» **Assignment**
Every line in the records below between the one holding "ADMINISTRADA ESTÁ CORRETA" and the one holding "da organização sejam", inclusive, is to be set down exactly; all other lines are to be left out.

» **Extracted records**
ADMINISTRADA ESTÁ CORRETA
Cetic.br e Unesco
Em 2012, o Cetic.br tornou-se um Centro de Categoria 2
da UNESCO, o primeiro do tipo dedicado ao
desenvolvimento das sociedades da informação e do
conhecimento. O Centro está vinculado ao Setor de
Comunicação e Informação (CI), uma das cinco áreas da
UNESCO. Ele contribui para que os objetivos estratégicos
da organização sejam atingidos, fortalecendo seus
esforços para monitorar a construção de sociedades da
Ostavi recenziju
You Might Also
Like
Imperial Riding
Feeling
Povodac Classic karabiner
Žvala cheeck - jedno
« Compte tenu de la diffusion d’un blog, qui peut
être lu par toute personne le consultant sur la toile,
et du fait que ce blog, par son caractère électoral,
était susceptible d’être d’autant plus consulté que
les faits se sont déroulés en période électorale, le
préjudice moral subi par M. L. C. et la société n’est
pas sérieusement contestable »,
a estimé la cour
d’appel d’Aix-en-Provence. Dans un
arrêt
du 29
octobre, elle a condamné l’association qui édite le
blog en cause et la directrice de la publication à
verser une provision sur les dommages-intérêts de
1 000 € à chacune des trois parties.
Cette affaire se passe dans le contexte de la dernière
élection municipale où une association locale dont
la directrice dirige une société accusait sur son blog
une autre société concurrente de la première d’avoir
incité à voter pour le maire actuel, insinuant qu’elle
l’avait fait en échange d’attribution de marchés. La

---

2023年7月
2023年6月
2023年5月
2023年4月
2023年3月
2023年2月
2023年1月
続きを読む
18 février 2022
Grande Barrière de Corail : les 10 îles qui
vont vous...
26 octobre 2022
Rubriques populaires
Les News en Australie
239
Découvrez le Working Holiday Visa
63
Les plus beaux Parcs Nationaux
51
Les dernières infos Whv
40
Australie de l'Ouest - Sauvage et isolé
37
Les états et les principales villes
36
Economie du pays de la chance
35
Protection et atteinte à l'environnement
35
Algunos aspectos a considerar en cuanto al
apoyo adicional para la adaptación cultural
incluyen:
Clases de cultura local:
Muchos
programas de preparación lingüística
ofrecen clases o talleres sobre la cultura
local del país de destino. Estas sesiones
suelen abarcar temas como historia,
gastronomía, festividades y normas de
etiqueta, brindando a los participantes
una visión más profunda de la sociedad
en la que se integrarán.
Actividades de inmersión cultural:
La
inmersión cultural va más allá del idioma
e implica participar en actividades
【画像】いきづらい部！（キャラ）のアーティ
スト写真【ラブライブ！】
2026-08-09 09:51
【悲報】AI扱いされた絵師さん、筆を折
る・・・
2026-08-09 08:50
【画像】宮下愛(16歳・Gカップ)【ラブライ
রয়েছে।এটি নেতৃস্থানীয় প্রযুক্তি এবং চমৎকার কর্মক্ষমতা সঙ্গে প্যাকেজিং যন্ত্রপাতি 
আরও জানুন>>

--

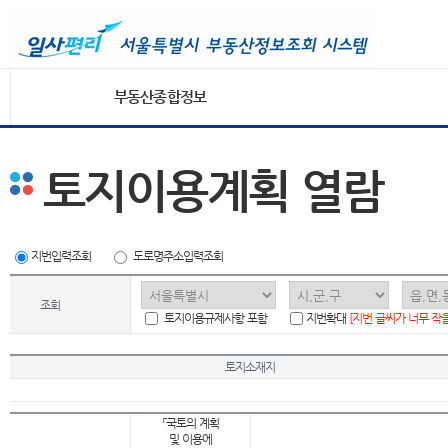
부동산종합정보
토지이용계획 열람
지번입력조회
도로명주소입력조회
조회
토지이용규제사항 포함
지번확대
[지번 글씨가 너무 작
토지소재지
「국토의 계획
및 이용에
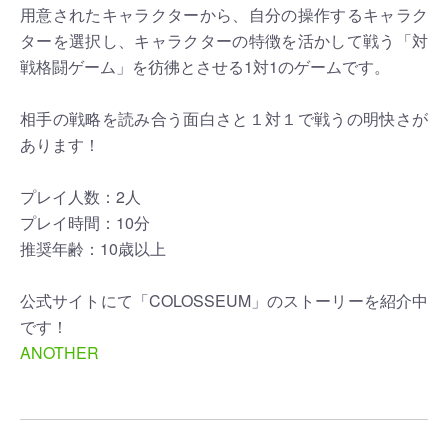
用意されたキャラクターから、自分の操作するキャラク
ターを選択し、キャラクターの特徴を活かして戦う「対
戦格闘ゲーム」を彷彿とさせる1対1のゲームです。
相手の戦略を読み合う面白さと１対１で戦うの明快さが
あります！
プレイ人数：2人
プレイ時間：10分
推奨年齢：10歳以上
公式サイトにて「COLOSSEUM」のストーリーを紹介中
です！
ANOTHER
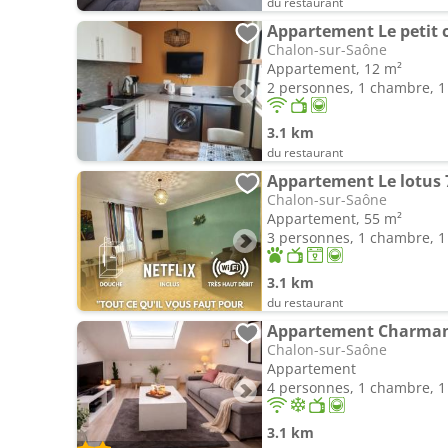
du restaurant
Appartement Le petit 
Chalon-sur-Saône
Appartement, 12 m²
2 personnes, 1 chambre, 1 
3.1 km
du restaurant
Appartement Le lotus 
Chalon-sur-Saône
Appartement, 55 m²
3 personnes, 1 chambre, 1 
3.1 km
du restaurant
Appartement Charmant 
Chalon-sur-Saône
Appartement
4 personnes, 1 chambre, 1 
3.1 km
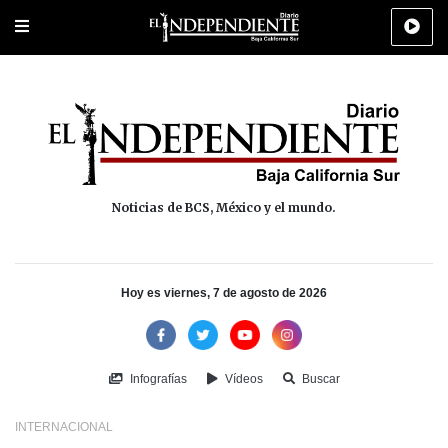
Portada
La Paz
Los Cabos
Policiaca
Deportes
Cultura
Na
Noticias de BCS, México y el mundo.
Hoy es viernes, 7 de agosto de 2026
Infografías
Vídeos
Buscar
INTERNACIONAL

» **Written answer**
ADMINISTRADA ESTÁ CORRETA
Cetic.br e Unesco
Em 2012, o Cetic.br tornou-se um Centro de Categoria 2
da UNESCO, o primeiro do tipo dedicado ao
desenvolvimento das sociedades da informação e do
conhecimento. O Centro está vinculado ao Setor de
Comunicação e Informação (CI), uma das cinco áreas da
UNESCO. Ele contribui para que os objetivos estratégicos
da organização sejam atingidos, fortalecendo seus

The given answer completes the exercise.